_Try it_.
Return the entries below verbatim. Pictures stay out.

Extracted data entries
--- START ---

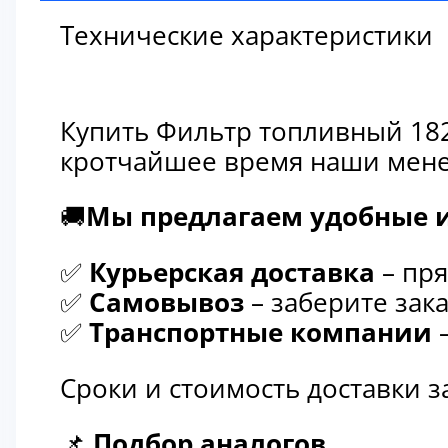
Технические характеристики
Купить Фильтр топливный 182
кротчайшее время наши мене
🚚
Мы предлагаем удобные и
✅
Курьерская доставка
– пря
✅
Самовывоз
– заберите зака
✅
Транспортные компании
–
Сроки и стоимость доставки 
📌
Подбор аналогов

--- END ---

_Task result_.
Технические характеристики
Купить Фильтр топливный 182
кротчайшее время наши мене
🚚
Мы предлагаем удобные и
✅
Курьерская доставка
– пря
✅
Самовывоз
– заберите зака
✅
Транспортные компании
–
Сроки и стоимость доставки 
📌
Подбор аналогов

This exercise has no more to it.